Oh stop it, I'm blushing.
"Really," he said sincerely. "That short time being locked up in what felt like someone else's body, I don't know if I could have tolerated two weeks of intermittently doing that. Not to mention everything that seems to be going on back home for you."
Yeah, well, fate has a funny way of messing shit up all the time, right? I tried a light joke to see if it would brighten him up a little bit. He seemed unreasonably sad, and on my behalf at that. He almost sounded depressed in the way he spoke to me, which made me a little uneasy.
"Witch or not, Kismet, I want to help you make things right," he said reverently. It made my heart - if I'd had one - jump into my throat. "The truth is that most of us haven't experienced the way witches live firsthand, we're just following our orders and creed. But you have a family and a best friend who need you now more than they ever have or ever will again. And I'm not going to just watch you flounder about."
Can I borrow your eyes to cry? I can't cry like this, but I really want to right now.
Gavyn chuckled lightly and made a sniffling sound. "Sorry, it seems the server is currently busy, please try again later."
My snort seemed to echo around me, which was odd, since it was a thought and not a verbal sound. Come on. I'll take the left eye and you take the right, okay?
"Deal."
And there we stood together for who knows how long. With one of the big, bad witch hunters crying on behalf of my struggles, on behalf of what I'd lost and what I could potentially lose. It was beautiful, if I was honest, but it also made me realise just how dire my situation really was.
Will you guys kill the necromancer before he kills me? Again? Or reanimates me? I don't want to be a zombie.
Gavyn laughed and patted his own shoulder. It was a weird gesture, but I understood that it wa
s intended for me. "I don’t think he will, but sure thing, babe."
Oh hell no! That's Whitney's thing, not mine! I mentally shouted at him. I was laughing inside, but he totally didn't need to hear that part.
"Are you saying you don't like it, then?" he asked, feigning sounding hurt. I opened my mental mouth to retaliate, but he seemed to have already seen it coming. "No need to respond. I'm not sure my ego could take whatever bashing you were about to give it."
Internally, I puffed out my chest proudly. Yeah, because I'm badass and stuff.
Laughing, he turned away from the window we'd been standing by and started making his way toward the hallway. "Okay 'badass and stuff', what do you say to us getting you visible and stuff?"
Visible? Now he was speaking my love language. And stuff? Was he really trying to get in my pants over here? There was no way in hell, after two weeks of hellish purgatory, that I would pass up any opportunity to be seen again. While I was really enjoying speaking through someone else and it was fun to cause some mischief that way, I was really banking on getting to be actually seen.
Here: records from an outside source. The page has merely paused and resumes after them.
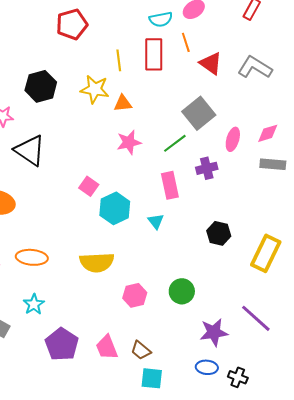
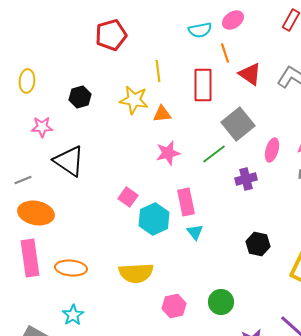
red rectangle: (154, 54) -> (203, 85), moved
black hexagon: (41, 86) -> (80, 97), size x0.7
pink rectangle: (170, 185) -> (186, 202), moved

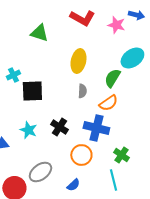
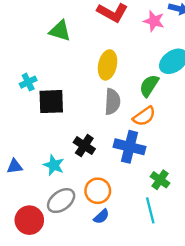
gray semicircle: (82, 91) -> (112, 102), size x1.5
cyan star: (28, 130) -> (54, 165), moved
orange circle: (81, 155) -> (98, 191), moved

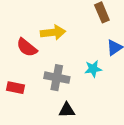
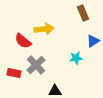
gray cross: (57, 78) -> (36, 65), moved, turned 36

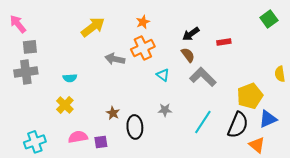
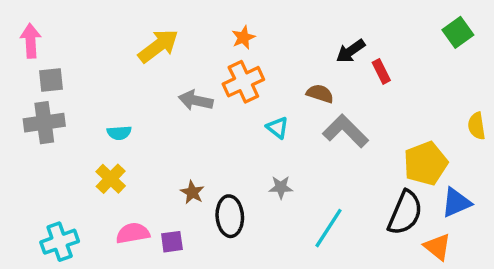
pink arrow: (18, 24) -> (31, 41), turned 36
black arrow: (191, 34) -> (351, 51), moved
red rectangle: (224, 42) -> (381, 71), turned 72
brown semicircle: (188, 55) -> (320, 94), turned -35
cyan line: (203, 122) -> (328, 228), moved

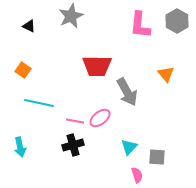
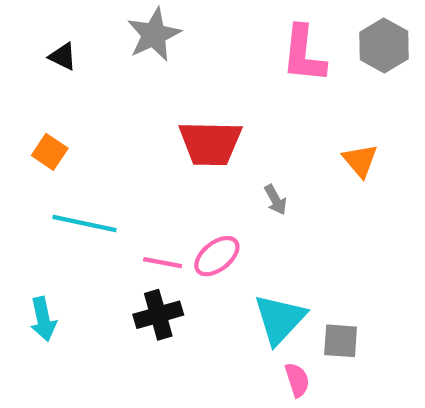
gray arrow: (127, 92) -> (275, 200), size x0.5
cyan triangle: (129, 147) -> (280, 319), size x1.5

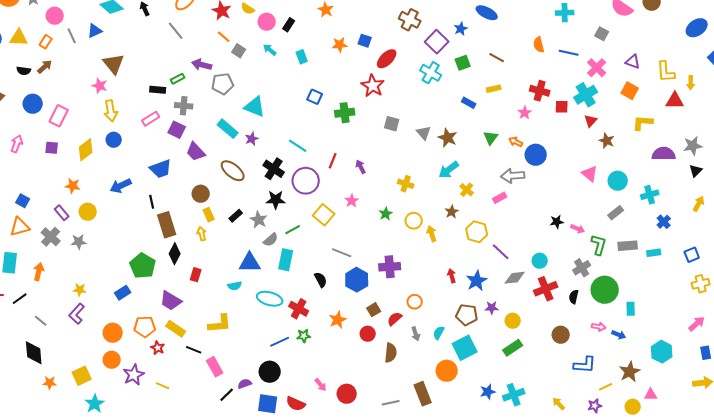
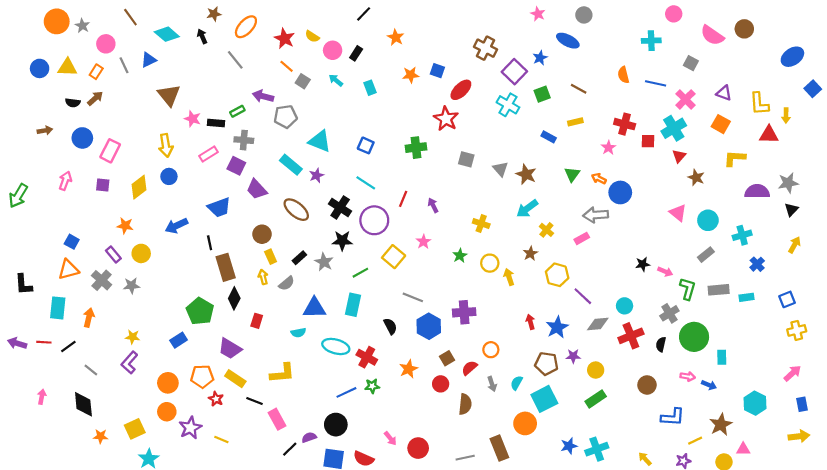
pink star: (100, 86) -> (192, 119), moved
blue square: (315, 97) -> (366, 145), moved
gray semicircle: (271, 240) -> (287, 283), moved

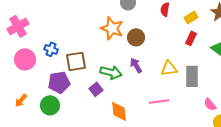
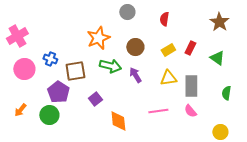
yellow rectangle: (191, 17) -> (168, 50), moved
orange star: (112, 28) -> (98, 38), moved, turned 30
green arrow: (111, 72) -> (110, 66), moved
purple pentagon: (59, 82) -> (58, 92), turned -30
pink semicircle: (210, 104) -> (190, 111), moved

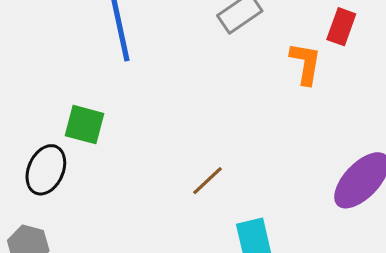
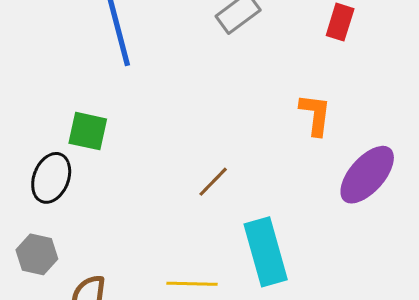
orange L-shape: (306, 63) -> (315, 115), moved

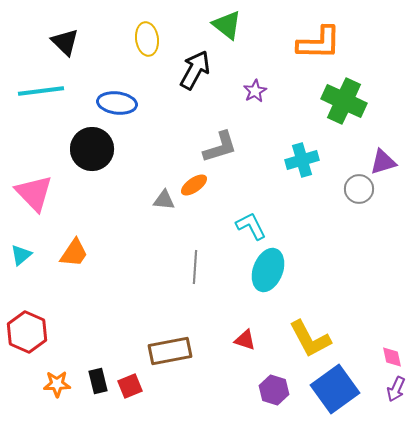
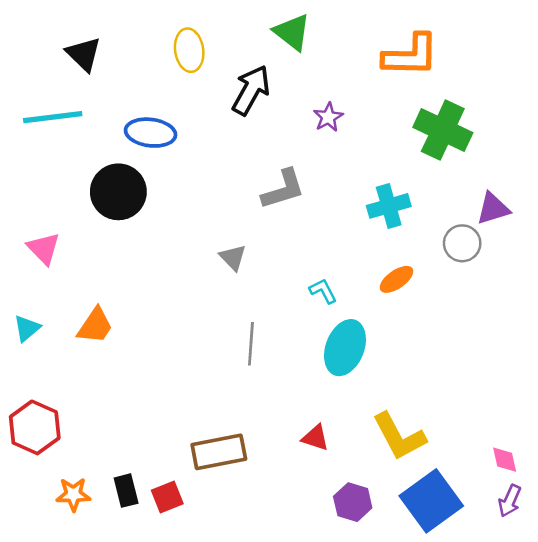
orange ellipse: (194, 185) -> (396, 279), moved
pink triangle: (34, 193) -> (44, 248), size x0.7
gray triangle: (164, 200) -> (233, 257), moved, turned 40
cyan L-shape: (251, 226) -> (323, 291), size x0.7

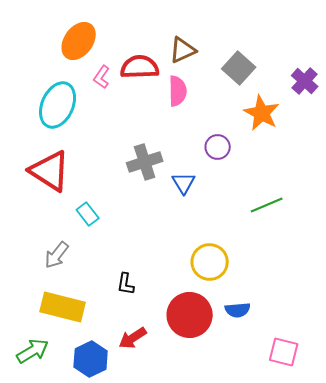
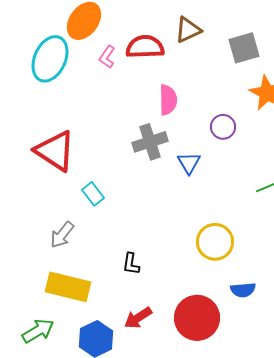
gray square: (239, 68) -> (244, 48), turned 32
pink semicircle: (178, 91) -> (168, 100), moved
cyan ellipse: (58, 105) -> (50, 59), moved
red circle: (190, 315) -> (197, 318), moved

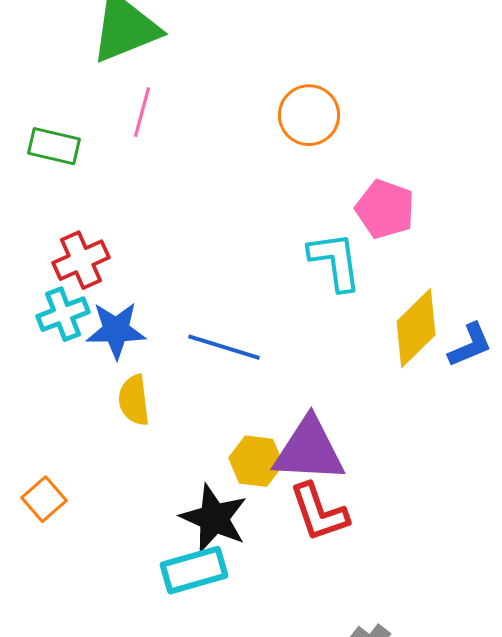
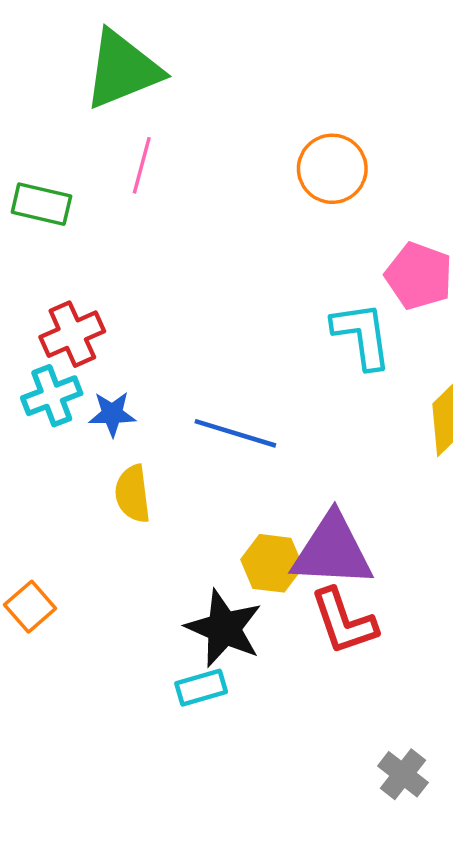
blue star: (116, 330) -> (112, 414), size x0.7
cyan rectangle: (194, 570) -> (201, 688), size x0.7

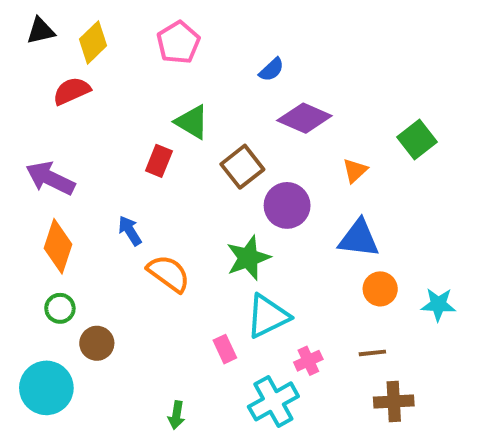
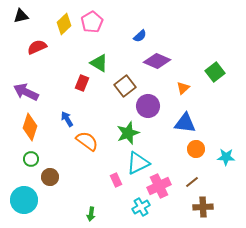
yellow diamond: (93, 42) -> (64, 24), moved
brown line: (372, 353) -> (192, 182), turned -32
pink cross: (308, 361) -> (159, 186), size x1.6
cyan cross: (273, 401) -> (141, 207), size x0.7

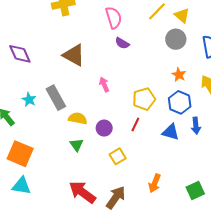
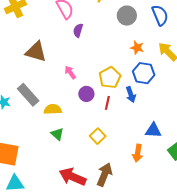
purple semicircle: (122, 43) -> (78, 30), turned 88
blue arrow: (196, 126) -> (131, 95), moved
purple circle: (104, 128) -> (86, 94), moved
blue triangle: (171, 132) -> (153, 130), moved

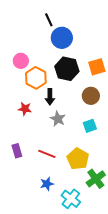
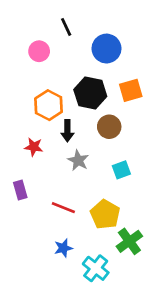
blue circle: (62, 38) -> (107, 49), moved
pink circle: (21, 61) -> (39, 51), moved
brown circle: (91, 96) -> (109, 127), moved
purple rectangle: (17, 151) -> (20, 190), moved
Maybe that made me pathetic since I’d always been somewhat of a loner when I was physical, but two weeks of solitary confinement when I could see all of the lives being lived around me and being unable to participate in them was… It was torture.
Maybe it really was fate that caused me to tumble into that guy at the bar. Maybe it was fate that caused me to go into that particular bar in the first place. Maybe fate had been on my side all along and I was just being a jerk because I was lonely and pissed off.
Whatever the case, Gavyn took my silence as an answer and continued walking until he came to what I assumed was the front door.
“Let’s go get you figured out, okay?”
Hell yeah!
The Part with the Weird Alchemist and a Body
For about nine blocks of walking, I remained silent, not questioning Gavyn or his directional sense, nor the fact that I wasn't sure he knew where he was taking me to begin with. Eventually, we'd walked far enough out of the main city area and were approaching an area that had more trees than houses. Last time I'd been in a forest with witch hunters, it hadn't exactly gone buttery smooth.